High-protein breakfast recipe for 2 people, takes only 30 mins; recipe has flat mushroom, rapeseed oil, garlic clove, thyme leaves, tomatoes, eggs and rocket.
Mushroom baked eggs with squished tomatoes
Course: High-protein breakfast
Servings
2
servings
Prep time
5 mins
Ingredients
- Garlic Clove: 1/2 garlic clove, grated (optional)
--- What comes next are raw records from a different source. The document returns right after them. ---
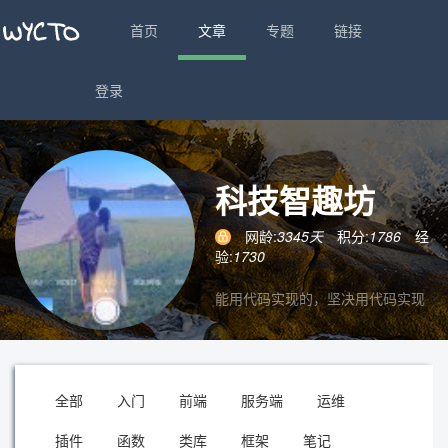
首页
文章
专题
链接
登录
科技智趣坊
网龄:
3345天
积分:
1786
经
验:
1730
能用代码实现的，坚决用代码实现
全部
入门
前端
服务端
运维
插件
函数
类库
框架
笔记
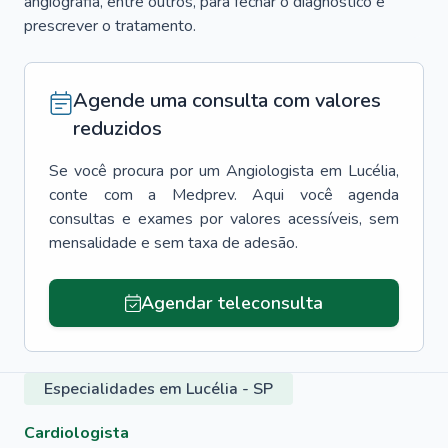
angiografia, entre outros, para fechar o diagnóstico e
prescrever o tratamento.
Agende uma consulta com valores
reduzidos
Se você procura por um
Angiologista
em
Lucélia
,
conte com a Medprev. Aqui você agenda
consultas e exames por valores acessíveis, sem
mensalidade e sem taxa de adesão.
Agendar teleconsulta
Especialidades em Lucélia - SP
Cardiologista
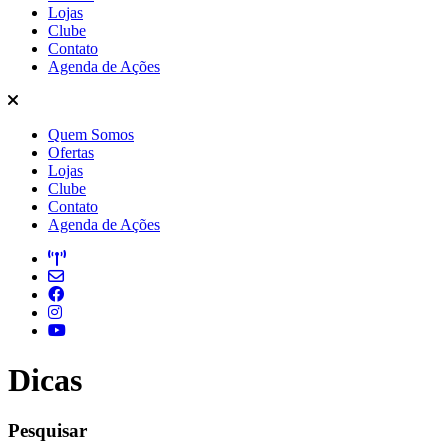
Lojas
Clube
Contato
Agenda de Ações
Quem Somos
Ofertas
Lojas
Clube
Contato
Agenda de Ações
Dicas
Pesquisar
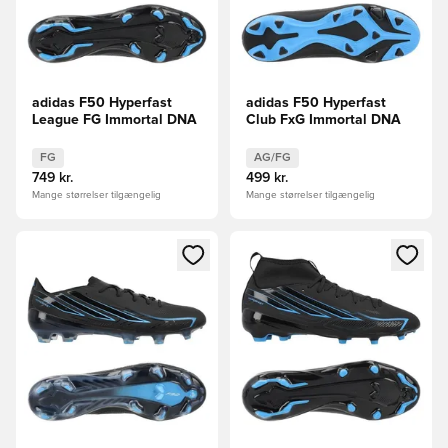
adidas F50 Hyperfast
adidas F50 Hyperfast
League FG Immortal DNA
Club FxG Immortal DNA
FG
AG/FG
749 kr.
499 kr.
Mange størrelser tilgængelig
Mange størrelser tilgængelig
Åbner en Modal til at logge ind eller tilmelde dig som medle
Åbner en Modal til at logge i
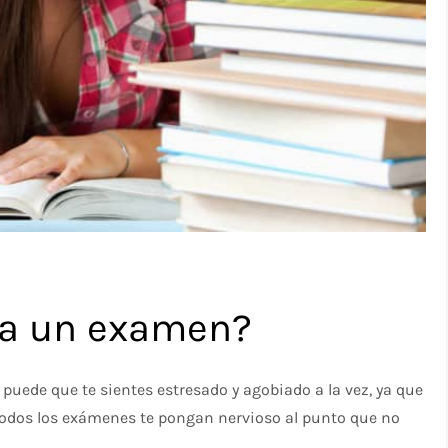
ra un examen?
uede que te sientes estresado y agobiado a la vez, ya que
todos los exámenes te pongan nervioso al punto que no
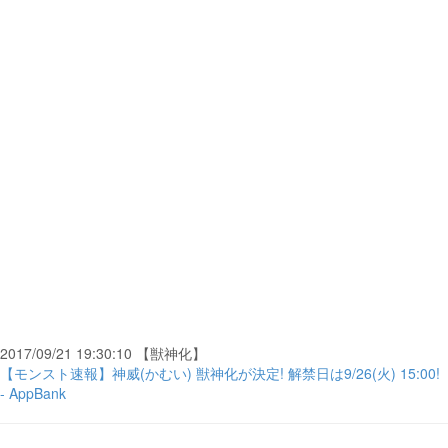
2017/09/21 19:30:10 【獣神化】
【モンスト速報】神威(かむい) 獣神化が決定! 解禁日は9/26(火) 15:00!
- AppBank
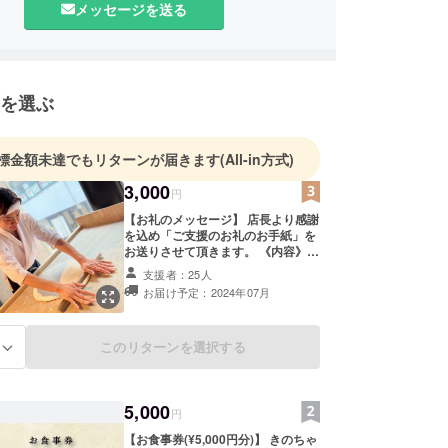
メッセージを送る
を選ぶ
標金額未達でもリターンが届きます
(All-in方式)
3,000
円
【お礼のメッセージ】 店長より感謝
を込め「ご支援のお礼のお手紙」を
お送りさせて頂きます。 《内容》
・お礼のお手紙 ※ 3,000円以上で、
支援者：25人
任意の金額を上乗せ設定できます
お届け予定：2024年07月
このリターンを選択する
る
5,000
円
【お食事券(¥5,000円分)】 きのちゃ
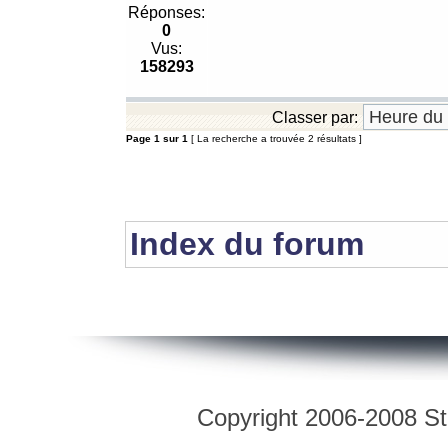
Réponses:
0
Vus:
158293
Classer par:
Page
1
sur
1
[ La recherche a trouvée 2 résultats ]
Index du forum
Copyright 2006-2008 Str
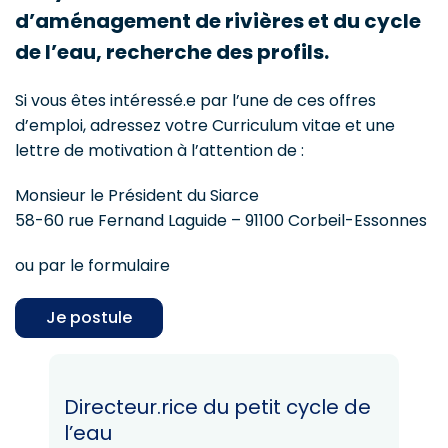
d’aménagement de rivières et du cycle
de l’eau, recherche des profils.
Si vous êtes intéressé.e par l’une de ces offres
d’emploi, adressez votre Curriculum vitae et une
lettre de motivation à l’attention de :
Monsieur le Président du Siarce
58-60 rue Fernand Laguide – 91100 Corbeil-Essonnes
ou par le formulaire
Je postule
Directeur.rice du petit cycle de
l’eau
- Rocket: 2 handfuls rocket
- Rapeseed Oil: rapeseed oil, for brushing
- Tomatoes: 2 tomatoes, halved
- Flat Mushroom: 2 large flat mushrooms (about 85g each), stalks removed and chopped
- Thyme Leaves: a few thyme leaves
- Eggs: 2 large eggs
Directions
- Heat oven to 200C/180C fan/gas 6. Brush the mushrooms with a little oil and the garlic (if using). Place the mushrooms in two very lightly greased gratin dishes, bottom-side up, and season lightly with pepper. Top with the chopped stalks and thyme, cover with foil and bake for 20 mins.
- Remove the foil, add the tomatoes to the dishes and break an egg carefully onto each of the mushrooms. Season and add a little more thyme, if you like. Return to the oven for 10-12 mins or until the eggs are set but the yolks are still runny. Top with the rocket and eat straight from the dishes.